What I’m struggling with
I want to process a collection of items that are remote. These items aren’t all available in a single request: to get all items, multiple requests will have to be made (e.g. via a paginated api). Further, there are several of these collections I’d like to retrieve and process, and they have varying sizes. The collections of items would be retrieved from various sources, such as paginated APIs or scraping. Although each collection of items would be small enough to fit in memory at any one time, I’d ideally like to avoid this in order to prevent issues down the road.
Conceptually, I’d like to stream the collection of items and process them one at a time (where by “processing” I currently mean persisting them to the DB, although some response may be deserialized beforehand).

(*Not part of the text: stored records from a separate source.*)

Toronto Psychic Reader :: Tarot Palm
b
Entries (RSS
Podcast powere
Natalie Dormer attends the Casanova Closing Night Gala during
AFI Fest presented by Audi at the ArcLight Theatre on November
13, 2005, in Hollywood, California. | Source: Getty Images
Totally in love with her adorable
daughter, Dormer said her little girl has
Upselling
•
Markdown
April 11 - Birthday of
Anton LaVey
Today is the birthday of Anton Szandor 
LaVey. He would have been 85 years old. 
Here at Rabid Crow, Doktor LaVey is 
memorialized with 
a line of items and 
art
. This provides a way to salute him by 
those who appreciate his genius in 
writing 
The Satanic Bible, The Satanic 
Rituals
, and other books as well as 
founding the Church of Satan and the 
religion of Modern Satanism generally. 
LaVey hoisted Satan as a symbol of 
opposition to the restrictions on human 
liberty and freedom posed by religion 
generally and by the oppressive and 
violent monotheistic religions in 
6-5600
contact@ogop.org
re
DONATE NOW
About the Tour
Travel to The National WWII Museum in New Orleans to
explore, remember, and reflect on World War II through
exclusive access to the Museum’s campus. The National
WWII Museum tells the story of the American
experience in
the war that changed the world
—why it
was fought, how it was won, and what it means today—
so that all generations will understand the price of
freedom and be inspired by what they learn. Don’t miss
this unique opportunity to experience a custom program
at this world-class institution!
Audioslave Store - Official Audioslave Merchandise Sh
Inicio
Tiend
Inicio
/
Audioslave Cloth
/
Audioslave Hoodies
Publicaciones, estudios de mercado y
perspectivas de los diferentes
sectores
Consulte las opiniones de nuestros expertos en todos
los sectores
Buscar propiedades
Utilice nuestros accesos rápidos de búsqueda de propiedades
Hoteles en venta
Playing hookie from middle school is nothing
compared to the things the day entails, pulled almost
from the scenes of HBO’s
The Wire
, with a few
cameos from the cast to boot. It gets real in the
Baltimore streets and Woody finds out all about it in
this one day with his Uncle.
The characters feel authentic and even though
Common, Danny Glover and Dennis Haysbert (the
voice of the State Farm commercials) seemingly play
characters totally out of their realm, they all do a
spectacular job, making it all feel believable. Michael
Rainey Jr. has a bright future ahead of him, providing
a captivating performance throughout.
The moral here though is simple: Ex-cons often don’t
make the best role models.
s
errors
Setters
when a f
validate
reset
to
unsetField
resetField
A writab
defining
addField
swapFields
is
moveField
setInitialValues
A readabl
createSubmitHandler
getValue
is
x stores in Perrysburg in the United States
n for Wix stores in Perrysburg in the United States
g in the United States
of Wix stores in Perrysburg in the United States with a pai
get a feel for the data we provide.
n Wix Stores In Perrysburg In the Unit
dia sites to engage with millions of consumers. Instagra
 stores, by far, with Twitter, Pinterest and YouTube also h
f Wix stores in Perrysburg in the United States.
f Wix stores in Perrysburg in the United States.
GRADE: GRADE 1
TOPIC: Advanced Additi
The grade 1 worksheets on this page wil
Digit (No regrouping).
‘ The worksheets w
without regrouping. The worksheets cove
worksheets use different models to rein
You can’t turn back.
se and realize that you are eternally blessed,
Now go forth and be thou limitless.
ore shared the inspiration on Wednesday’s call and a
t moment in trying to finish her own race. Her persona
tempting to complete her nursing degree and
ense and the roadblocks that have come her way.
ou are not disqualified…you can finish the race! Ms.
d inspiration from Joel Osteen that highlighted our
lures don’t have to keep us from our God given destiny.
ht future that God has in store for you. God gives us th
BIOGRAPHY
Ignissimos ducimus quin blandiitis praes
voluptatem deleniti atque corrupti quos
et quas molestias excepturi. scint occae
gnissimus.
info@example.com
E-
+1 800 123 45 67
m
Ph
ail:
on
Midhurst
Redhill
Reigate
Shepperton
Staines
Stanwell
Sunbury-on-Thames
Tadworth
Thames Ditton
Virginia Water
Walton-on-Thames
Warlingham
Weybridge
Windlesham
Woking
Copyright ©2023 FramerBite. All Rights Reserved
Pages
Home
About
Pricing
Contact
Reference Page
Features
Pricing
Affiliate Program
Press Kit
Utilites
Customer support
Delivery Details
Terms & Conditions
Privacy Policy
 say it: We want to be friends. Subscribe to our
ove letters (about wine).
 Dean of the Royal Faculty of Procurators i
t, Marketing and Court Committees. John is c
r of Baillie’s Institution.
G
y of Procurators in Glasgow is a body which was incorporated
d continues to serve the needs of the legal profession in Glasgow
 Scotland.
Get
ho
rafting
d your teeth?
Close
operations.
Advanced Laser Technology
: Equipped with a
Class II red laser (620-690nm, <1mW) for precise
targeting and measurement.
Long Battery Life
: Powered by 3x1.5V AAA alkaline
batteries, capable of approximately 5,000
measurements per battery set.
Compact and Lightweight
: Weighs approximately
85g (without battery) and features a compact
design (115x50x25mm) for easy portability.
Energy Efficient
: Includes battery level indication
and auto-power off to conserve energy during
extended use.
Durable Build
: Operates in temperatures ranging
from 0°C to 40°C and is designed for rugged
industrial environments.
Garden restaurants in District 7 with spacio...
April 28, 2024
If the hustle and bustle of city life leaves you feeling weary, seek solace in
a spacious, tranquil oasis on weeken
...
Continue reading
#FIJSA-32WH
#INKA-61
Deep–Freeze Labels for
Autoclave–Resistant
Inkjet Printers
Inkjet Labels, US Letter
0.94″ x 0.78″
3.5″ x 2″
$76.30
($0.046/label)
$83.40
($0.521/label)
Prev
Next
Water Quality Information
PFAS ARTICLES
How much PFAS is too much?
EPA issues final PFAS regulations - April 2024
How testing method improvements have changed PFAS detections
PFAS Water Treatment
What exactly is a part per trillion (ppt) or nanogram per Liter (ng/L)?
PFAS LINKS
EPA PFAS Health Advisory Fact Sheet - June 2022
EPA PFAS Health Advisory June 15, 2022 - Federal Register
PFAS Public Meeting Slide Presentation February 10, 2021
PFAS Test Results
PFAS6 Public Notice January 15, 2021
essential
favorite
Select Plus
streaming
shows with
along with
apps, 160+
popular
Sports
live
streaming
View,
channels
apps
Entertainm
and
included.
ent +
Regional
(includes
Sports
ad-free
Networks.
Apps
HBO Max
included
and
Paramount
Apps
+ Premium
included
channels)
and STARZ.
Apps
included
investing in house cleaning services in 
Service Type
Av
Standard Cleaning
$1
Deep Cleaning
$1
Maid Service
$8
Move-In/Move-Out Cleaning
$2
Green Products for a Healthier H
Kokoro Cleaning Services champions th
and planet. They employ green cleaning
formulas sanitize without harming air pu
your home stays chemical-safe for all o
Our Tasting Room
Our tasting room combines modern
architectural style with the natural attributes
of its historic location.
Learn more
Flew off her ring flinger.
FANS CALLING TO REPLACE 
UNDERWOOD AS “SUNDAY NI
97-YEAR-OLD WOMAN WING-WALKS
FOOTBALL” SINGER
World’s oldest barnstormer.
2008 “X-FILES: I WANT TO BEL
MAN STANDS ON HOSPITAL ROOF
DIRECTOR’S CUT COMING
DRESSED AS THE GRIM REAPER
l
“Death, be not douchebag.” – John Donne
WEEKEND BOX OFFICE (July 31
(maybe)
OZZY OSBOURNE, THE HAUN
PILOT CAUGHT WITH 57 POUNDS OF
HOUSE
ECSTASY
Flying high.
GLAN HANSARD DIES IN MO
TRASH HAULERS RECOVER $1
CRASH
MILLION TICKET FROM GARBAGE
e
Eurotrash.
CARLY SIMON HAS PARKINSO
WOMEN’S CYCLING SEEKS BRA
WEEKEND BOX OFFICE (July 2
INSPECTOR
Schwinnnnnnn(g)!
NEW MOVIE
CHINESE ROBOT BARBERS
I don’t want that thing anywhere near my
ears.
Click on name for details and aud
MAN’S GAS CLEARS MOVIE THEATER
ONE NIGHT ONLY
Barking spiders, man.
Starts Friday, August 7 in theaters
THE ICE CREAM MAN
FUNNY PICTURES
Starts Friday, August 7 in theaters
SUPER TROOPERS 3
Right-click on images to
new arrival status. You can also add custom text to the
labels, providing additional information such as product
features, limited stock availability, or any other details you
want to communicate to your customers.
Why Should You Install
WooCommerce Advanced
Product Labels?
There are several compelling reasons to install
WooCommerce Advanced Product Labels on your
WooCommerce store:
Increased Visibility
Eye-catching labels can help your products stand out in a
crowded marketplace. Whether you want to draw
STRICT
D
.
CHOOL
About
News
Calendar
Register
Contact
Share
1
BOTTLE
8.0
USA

Approaches I’ve considered
Stream.resource/3
It would be really nice to stream the collections via Stream.resource/3
(example here), but I don’t see how to nicely handle the non-happy path:
-
network errors: having retries is obviously trivial, but in case the server is unresponsive (e.g. circuit breaker is open), the error needs to be reported to the caller. I considered implementing this via throw/raise, but that means that every time I want to iterate over a collection, the code must be surrounded by try/catch/rescue, which doesn’t seem very ergonomic.
-
politeness: whether scraping or interacting with an API, I can’t just slam the remote server with requests as fast as I can process the data. Delays between requests must be inserted, etc. Here also, while it would be possible to do that within
Stream.resource/3
I’m afraid it would make the code a little messy and less maintainable.
GenServer, preload all items
I could implement a GenServer that would fetch all items (handling network issues, politeness, etc.) and either return an error (e.g. the remote server is unresponsive) or the full/partial collection of items for processing.
Although the collection of items will fit in memory, I can’t guarantee that as I have no control over the number of items in a collection. Therefore, I’d rather be able to process the batches of items as they arrive to avoid having to worry about memory constraints, especially if running several collection processing processes in parallel.
GenServer, continuation-passing style
I don’t really have any experience with CPS (a better illustration in my opinion is in Fred’s Erlang book, search for " Continuation-Passing Style").
Basically, I could have a function in the GenServer that would return:
- a batch of items and a “next” information (i.e. information on getting the next batch of items, which the GenServer would understand: it could be a url, limit/offset combo, etc.) in the happy path case. After processing the batch of items, the caller would again call the GenServer passing it the “next” value to continue where it left off. If no “next” information is returned, the caller would know it’s arrived at the end of the collection and there are no more items to fetch.
- an error tuple if something happened (circuit breaker tripped, etc.)
I would probably implement this in an async fashion where the batch request returns immediately with a reference, and the actual items in the batch are sent later to the caller along with the reference. I.e. the call would get and process the items within a receive
block.
It feels like this may be the best alternative, but historically all of my dumb ideas started out looking like good ones ¯\_(ツ)_/¯ so I’d rather have opinions from more experience OTP wranglers before setting down the wrong path.
Opinions?
I’m certain this has all been done before in OTP systems, but I couldn’t find any info on the various approaches, pros/cons etc. If anybody can point me in the direction of blog posts, source code, theory, etc. that would be great.
And of course, please criticize the above approaches and suggest any others you think may be more suitable.